🚀 Motivation
Waymo is rapidly expanding across the United States, rolling out autonomous ride-hailing services in city after city. The ambitions are bold — but what does it take to realistically meet urban demand with autonomous vehicles?
This blog post explores how ride-hailing simulations with MATSim DRT Contrib can help cities, mobility strategists, and tech companies estimate the fleet size required to serve real-world demand. By simulating autonomous deployments, we gain actionable insights into what a Waymo-like service would need to operate effectively in a new urban environment.
One city stands out: Chicago. The City of Chicago provides a highly detailed, continuously updated ride-hailing dataset — a true hidden gem that’s often overlooked in both academic and commercial circles. It offers a rare opportunity to analyze real booking behavior at scale.
In this post, I’ll show you how to unlock the full potential of this dataset using Java, Python, MATSim, and Simunto software. We’ll dive deep into the data and explore how simulation can turn raw demand into strategic deployment decisions.
📦 Input Data: Real Ride-Hailing Trips from Chicago
The foundation of this analysis is a public dataset provided by the City of Chicago, titled Transportation Network Providers - Trips (2025). It contains anonymized trip-level data from ride-hailing services like Uber and Lyft, and is published under Public Domain — making it freely usable for both academic and commercial purposes.
You can access the data in two ways:
- CSV Archive Download: A full-year dump, currently around 12.5 GB of raw data for 2025.
- API Access: Ideal for downloading specific days or weeks without handling the full dataset.
You can get a full overview of the provided attributes per trip check out this source.
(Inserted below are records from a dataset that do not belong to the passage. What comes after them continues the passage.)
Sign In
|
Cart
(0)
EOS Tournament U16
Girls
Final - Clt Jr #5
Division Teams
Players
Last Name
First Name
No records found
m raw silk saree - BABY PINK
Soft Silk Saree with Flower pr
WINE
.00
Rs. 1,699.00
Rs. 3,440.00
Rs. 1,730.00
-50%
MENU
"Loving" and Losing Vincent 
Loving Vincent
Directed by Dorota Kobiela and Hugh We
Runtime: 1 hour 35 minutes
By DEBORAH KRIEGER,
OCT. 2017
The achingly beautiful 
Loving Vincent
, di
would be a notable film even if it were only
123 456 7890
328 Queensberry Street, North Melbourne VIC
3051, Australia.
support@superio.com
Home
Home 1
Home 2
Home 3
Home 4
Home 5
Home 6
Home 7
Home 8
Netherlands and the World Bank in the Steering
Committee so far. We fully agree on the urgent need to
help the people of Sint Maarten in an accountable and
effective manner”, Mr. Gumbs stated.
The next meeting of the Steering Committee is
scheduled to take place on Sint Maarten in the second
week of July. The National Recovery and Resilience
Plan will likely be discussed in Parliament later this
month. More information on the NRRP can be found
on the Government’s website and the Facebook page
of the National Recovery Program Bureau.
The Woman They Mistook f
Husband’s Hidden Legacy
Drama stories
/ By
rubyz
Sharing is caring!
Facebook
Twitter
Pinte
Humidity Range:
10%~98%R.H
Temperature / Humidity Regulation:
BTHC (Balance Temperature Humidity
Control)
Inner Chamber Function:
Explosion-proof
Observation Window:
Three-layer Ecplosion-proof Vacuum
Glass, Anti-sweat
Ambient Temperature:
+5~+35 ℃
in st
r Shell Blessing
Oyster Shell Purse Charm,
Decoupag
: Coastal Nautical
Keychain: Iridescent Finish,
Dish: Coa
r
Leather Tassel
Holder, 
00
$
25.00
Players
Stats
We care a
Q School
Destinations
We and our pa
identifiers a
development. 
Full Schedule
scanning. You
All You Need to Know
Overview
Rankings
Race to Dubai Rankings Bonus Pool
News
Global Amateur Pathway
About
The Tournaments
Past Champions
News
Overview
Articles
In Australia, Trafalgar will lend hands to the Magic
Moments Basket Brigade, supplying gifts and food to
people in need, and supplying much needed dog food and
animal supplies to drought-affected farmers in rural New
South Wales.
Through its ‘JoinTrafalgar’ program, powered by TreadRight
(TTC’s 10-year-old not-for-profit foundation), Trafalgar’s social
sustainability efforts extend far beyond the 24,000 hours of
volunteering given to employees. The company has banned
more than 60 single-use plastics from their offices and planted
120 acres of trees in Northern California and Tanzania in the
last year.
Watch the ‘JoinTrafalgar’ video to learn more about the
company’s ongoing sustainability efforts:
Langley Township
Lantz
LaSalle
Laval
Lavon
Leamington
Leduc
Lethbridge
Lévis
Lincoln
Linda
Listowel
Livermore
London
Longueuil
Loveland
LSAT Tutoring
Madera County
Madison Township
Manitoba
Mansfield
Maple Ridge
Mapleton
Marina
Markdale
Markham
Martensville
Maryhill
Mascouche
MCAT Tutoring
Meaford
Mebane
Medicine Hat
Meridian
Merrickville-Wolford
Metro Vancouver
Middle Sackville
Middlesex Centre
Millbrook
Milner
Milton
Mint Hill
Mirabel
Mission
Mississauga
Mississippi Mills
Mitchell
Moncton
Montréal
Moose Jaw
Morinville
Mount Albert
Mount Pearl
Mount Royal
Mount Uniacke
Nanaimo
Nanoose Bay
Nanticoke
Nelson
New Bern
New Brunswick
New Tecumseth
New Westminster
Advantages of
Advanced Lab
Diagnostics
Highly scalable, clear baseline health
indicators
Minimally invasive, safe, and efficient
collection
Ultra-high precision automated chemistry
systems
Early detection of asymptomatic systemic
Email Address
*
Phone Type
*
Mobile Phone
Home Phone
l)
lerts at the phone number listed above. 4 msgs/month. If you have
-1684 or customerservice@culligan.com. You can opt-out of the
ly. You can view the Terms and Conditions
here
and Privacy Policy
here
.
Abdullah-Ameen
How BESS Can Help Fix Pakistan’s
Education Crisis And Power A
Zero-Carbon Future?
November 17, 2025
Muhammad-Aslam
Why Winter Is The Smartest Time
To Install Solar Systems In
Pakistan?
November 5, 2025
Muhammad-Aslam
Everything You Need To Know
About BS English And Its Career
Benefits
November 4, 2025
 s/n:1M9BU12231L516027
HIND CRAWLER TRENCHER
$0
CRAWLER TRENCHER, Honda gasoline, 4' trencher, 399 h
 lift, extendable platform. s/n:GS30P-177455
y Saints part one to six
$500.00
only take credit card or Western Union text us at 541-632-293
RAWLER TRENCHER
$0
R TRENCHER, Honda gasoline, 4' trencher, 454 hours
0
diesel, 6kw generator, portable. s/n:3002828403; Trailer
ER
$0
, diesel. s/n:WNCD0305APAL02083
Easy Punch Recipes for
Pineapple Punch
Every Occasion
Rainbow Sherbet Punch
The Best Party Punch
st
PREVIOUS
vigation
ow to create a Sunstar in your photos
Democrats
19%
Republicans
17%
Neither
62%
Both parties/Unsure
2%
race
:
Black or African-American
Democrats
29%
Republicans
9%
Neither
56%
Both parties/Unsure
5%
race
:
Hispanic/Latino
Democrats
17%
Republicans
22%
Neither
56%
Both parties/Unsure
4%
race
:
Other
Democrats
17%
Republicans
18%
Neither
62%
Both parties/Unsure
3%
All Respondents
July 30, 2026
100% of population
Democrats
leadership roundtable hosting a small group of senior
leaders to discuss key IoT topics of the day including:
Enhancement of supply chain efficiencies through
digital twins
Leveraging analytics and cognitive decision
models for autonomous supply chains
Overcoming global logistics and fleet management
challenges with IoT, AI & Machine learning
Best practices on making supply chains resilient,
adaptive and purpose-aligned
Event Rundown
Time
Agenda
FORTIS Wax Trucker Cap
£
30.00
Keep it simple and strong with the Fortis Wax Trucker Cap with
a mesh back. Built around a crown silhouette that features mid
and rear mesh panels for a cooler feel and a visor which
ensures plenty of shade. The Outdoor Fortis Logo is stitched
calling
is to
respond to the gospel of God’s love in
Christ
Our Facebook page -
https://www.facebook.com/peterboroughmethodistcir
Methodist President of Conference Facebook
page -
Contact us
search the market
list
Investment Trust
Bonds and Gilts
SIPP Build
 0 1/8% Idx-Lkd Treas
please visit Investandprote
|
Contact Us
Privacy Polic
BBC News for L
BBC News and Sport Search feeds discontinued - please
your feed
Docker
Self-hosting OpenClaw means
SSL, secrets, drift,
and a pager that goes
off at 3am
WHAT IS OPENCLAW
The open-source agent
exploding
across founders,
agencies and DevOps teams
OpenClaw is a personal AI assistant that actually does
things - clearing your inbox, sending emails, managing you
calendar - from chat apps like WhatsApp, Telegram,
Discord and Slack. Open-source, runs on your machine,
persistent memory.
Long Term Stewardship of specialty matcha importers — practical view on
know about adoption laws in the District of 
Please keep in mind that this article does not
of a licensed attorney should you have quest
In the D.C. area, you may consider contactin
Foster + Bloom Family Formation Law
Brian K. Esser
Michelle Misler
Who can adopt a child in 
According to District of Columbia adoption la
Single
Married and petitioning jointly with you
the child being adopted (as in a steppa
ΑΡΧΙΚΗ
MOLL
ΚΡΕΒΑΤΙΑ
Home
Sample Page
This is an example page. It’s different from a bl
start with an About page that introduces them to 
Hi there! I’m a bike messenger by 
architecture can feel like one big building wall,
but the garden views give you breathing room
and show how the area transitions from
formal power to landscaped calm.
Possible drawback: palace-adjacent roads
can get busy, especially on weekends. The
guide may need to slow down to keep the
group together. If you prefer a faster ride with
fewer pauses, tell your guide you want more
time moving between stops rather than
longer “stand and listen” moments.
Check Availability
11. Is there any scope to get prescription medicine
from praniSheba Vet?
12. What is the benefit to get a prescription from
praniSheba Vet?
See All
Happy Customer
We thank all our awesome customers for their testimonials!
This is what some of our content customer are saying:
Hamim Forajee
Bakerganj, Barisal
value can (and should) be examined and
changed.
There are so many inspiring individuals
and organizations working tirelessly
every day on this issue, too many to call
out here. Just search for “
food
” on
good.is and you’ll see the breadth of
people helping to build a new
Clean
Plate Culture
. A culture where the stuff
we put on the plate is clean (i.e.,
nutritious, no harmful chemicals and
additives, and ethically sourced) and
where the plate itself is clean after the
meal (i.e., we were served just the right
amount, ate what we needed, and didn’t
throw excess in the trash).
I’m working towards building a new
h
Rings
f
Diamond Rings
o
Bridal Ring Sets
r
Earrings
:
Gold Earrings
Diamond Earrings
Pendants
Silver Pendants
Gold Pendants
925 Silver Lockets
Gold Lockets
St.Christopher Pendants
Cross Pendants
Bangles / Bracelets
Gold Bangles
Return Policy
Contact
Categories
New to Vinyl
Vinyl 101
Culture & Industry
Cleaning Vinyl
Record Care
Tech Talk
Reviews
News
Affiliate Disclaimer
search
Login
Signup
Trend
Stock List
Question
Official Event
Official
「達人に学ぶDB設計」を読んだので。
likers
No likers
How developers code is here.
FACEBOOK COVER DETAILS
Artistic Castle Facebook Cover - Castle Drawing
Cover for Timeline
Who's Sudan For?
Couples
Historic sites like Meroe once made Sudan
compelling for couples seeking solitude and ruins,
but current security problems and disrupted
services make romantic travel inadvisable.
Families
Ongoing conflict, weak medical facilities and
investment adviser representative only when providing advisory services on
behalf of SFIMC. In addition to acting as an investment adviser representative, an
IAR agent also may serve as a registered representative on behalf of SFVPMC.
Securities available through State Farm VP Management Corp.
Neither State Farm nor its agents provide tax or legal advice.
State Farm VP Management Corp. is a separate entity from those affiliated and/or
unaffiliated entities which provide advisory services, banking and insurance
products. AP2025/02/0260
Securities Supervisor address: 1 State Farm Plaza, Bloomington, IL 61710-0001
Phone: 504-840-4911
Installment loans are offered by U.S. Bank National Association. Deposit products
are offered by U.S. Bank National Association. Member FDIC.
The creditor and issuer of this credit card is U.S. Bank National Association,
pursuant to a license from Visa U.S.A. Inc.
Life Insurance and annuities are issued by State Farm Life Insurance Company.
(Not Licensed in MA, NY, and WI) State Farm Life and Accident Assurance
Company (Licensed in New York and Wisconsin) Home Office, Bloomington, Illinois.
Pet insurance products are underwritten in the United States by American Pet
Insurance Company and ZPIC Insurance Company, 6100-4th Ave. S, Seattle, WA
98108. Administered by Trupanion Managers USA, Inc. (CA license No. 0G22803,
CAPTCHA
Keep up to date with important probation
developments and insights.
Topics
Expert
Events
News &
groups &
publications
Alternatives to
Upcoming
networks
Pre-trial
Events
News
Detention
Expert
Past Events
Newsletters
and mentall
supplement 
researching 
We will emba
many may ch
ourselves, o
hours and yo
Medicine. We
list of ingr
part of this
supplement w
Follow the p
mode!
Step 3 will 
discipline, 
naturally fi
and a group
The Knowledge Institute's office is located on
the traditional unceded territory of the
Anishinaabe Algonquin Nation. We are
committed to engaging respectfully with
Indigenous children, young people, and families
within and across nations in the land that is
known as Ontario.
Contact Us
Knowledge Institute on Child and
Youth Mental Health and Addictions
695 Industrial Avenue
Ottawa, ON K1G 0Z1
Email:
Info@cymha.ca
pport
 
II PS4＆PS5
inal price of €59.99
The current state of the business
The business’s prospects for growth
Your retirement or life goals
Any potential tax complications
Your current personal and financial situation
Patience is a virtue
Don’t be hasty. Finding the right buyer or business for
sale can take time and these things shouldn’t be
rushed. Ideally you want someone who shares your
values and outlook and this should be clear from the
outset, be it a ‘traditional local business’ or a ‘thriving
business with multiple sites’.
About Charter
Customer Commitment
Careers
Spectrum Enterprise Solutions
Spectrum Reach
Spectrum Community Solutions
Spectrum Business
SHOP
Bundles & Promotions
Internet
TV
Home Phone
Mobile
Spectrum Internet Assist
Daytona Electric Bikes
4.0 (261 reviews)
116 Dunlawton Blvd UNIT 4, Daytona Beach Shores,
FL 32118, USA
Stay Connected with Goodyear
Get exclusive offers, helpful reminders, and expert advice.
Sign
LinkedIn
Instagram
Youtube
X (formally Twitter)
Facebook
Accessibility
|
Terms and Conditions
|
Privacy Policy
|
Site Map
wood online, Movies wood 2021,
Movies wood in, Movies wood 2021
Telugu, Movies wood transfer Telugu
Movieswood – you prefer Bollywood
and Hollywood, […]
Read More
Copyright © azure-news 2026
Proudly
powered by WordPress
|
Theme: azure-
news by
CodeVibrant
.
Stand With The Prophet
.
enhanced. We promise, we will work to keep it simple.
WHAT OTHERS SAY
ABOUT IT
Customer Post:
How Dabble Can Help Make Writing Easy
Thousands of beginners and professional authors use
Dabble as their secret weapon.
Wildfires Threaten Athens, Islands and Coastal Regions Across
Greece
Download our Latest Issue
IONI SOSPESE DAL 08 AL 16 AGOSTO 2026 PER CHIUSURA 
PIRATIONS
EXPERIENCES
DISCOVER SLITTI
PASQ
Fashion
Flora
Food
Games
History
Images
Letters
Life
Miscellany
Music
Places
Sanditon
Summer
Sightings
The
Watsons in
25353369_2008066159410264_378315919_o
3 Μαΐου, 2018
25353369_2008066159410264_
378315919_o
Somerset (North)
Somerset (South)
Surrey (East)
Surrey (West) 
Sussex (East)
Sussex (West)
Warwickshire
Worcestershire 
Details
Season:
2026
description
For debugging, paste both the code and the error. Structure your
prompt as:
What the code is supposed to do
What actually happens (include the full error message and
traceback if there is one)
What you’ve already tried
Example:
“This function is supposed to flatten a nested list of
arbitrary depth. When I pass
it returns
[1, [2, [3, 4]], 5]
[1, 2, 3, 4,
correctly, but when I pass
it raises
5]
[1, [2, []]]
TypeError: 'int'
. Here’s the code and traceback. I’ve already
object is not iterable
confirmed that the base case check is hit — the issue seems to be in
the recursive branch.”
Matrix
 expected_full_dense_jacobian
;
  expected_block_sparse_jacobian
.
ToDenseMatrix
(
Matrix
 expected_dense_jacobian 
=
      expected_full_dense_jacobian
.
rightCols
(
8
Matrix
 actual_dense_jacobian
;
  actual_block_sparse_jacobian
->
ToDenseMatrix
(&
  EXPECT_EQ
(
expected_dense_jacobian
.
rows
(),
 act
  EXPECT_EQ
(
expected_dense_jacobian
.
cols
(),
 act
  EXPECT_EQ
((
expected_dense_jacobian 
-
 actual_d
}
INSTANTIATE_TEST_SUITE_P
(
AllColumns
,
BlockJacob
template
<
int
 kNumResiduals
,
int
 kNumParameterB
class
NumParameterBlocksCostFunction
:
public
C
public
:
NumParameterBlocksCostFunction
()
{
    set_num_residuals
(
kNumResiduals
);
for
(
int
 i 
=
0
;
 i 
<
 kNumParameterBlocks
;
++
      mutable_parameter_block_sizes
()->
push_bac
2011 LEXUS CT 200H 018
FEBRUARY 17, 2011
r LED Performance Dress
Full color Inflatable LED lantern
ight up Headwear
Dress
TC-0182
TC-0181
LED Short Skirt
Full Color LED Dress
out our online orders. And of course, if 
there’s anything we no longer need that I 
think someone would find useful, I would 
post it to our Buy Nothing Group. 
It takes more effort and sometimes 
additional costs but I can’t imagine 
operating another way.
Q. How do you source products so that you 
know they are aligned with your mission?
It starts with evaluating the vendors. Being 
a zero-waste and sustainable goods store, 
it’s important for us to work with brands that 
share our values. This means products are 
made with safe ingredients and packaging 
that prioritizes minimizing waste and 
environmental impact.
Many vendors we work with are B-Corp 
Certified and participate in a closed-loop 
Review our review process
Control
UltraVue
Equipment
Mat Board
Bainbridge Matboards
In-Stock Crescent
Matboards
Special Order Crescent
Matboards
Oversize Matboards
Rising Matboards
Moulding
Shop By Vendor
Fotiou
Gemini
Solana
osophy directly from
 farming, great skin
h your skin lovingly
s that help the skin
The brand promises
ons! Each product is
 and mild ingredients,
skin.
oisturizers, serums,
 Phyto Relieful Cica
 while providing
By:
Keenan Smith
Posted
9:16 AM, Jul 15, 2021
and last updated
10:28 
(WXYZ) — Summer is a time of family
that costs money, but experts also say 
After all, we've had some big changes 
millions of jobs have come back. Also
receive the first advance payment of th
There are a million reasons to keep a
The so call PlansConverter allows you to download and cache files day by day. Moreover, trip demand gets transformed to MATSim compatible input.
⚠️ Working on 12.5 GB csv can be a significant hurdle. That’s why I’ve created a PlansConverter that lets you fetch data for selected days or entire weeks with ease. You need to register in order to obtain an API token for my downloader.
📍 Scope of Analysis: Intra-Chicago Trips Only
It’s important to note that pickup and dropoff coordinates are omitted whenever a trip starts or ends outside the official boundaries of the City of Chicago. In such cases, fields like census tract, community area, and geolocation are left blank.
As a result, this analysis focuses exclusively on trips that both start and end within Chicago city limits. This ensures that all trips included in the simulation have valid spatial references and can be accurately mapped and analyzed. Origin and destination coordinates are represented by the census tract centroid. I created a census tract coordinate sampler that draws random start and end coordinates within each tract area.
By restricting the dataset to intra-city trips, we can:
- Reliably reconstruct origin-destination flows
- Analyze demand patterns across community areas
- Simulate realistic operations within a well-defined urban service area
This scope also mirrors how autonomous ride-hailing services like Waymo typically operate — starting with clearly bounded service zones before expanding to broader regions.
📊 A Typical Week of Ride-Hailing in Chicago
Before diving into the simulation study, let’s take a moment to explore the data. For this, I downloaded a typical week of ride-hailing activity in Chicago via API access, covering the period from June 2 to June 8 2025.
This week includes a total of 888,610 trips.
🗺️ Spatial Distribution
The spatial distribution of trips is shown in the image below:

As expected, demand hotspots include the downtown area and especially the airports, which show consistently high ride volumes.
📐 Trip Distance Behavior
To better understand how far people travel, I visualized the distribution of trip distances:

As someone who prefers walking as little as possible, I was surprised — or maybe not — to see that the American stereotype holds true: even the shortest distances, often less than 2 km, are frequently covered by ride-hailing services.
That said, it’s worth considering that nighttime safety concerns may also play a role in this behavior, encouraging people to opt for a ride rather than walking through the city.
💸 Tip Behavior Insights
Beyond trip volumes and distances, the dataset also offers valuable insights into tipping behavior — something that’s often overlooked in ride-hailing analyses. Since Waymo vehicles don’t receive tips, understanding where human drivers earn the most in gratuities can reveal potential pricing opportunities for autonomous fleets.
I visualized the spatial distribution of tip share, i.e., the proportion of the total fare that comes from tips. The results are intriguing:
- Airports stand out as areas where passengers tend to be more generous.
- Downtown and the northern parts of the city also show elevated tip shares.
This could imply that in these regions, Waymo might need to adjust pricing to compensate for the lack of tips — especially if competing with human drivers.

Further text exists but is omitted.